Fortunately, the economy is starting to open up and people are returning to work and also to play. That means vacation travel and spending. But the bottom line for investors, and we have said this for some time, is that it may be time to move to more defensive positions that pay dividends as we ride out what could be a substantial correction.
We screened the BofA Securities research database looking for companies that nervous investors can move to now that are all rated Buy at major Wall Street firms and all pay substantial and dependable dividends. It is important to remember, though, that no single analyst report should be used as a sole basis for any buying or selling decision.
This is a top telecom and entertainment play. AT&T Inc. (NYSE: T) is the largest U.S. telecom company and provides wireless and wireline service to retail, enterprise and wholesale customers. The company’s wireless network serves approximately 124 million mobile connections, with 77 million postpaid subscribers.
While AT&T’s traditional wireline voice business has undergone a period of secular decline due to wireless substitution and cable competition, the company through WarnerMedia has become a diversified media and entertainment business.

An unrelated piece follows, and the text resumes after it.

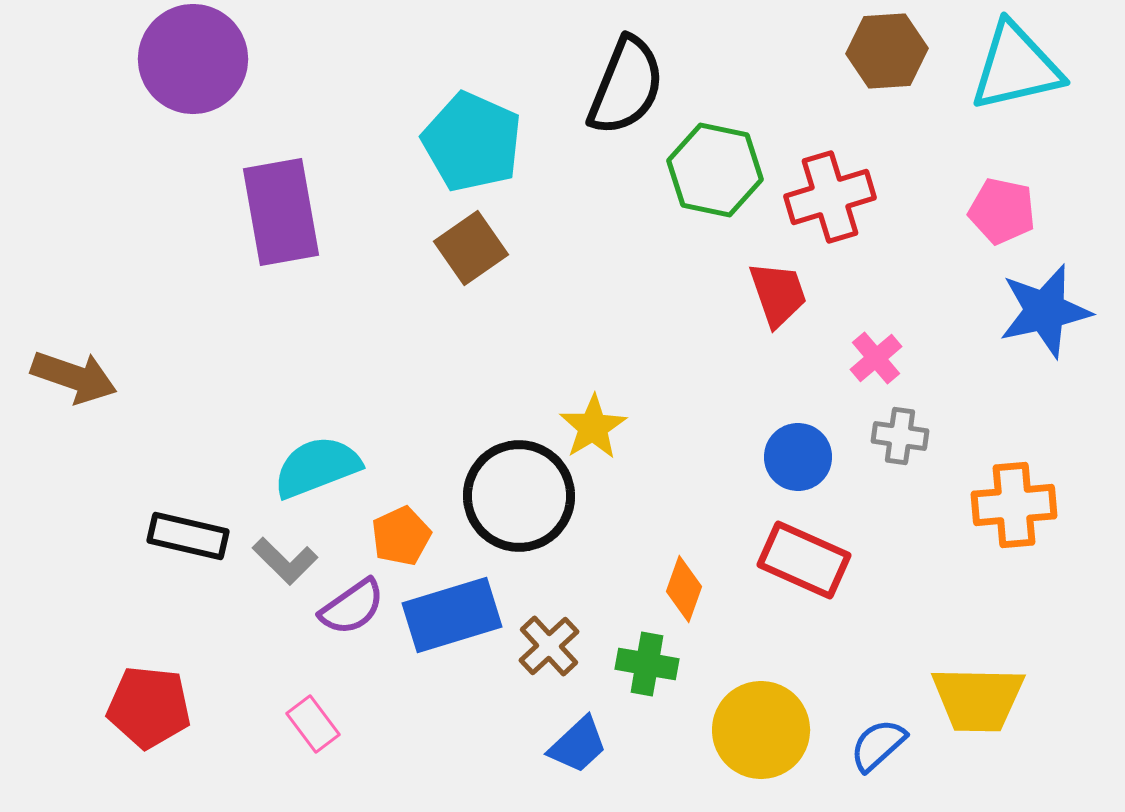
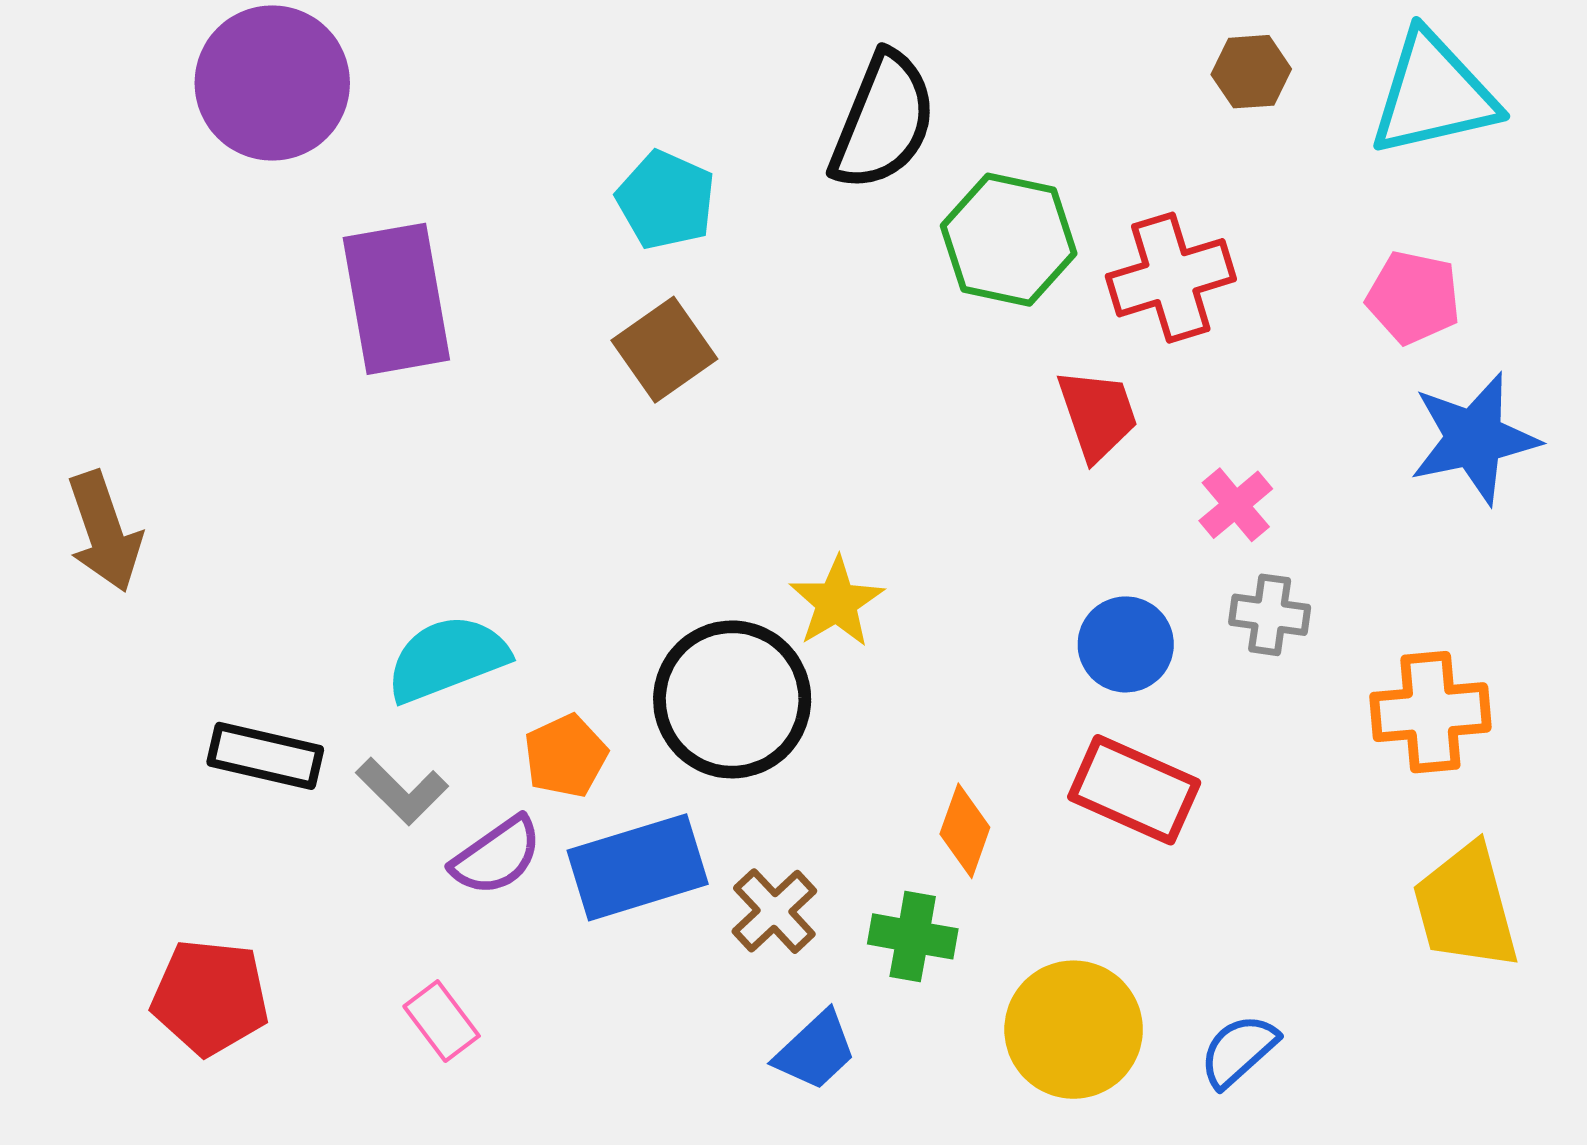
brown hexagon: (887, 51) -> (1251, 72), size x0.7
cyan pentagon: (472, 142) -> (666, 200), size x0.7
brown arrow: (74, 377) -> (104, 532), turned 52
yellow trapezoid: (978, 699) -> (1466, 907), moved, turned 74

In an attempt to lower its large debt load, AT&T recently agreed to sell a stake in its pay-TV unit to private-equity firm TPG and carve out the struggling business, pulling the telecom giant back from a costly wager on entertainment. The transaction would move the DirecTV and AT&T TV services in the United States into a new entity that will be run jointly by the new partners. AT&T will retain a 70% stake in the business. TPG will pay $1.8 billion in cash for a 30% stake.
Investors receive a 6.47% dividend. BofA Securities has a $36 price target for the shares, which compares to the lower Wall Street consensus target of $29.97. AT&T stock closed trading on Tuesday at $32.26 a share.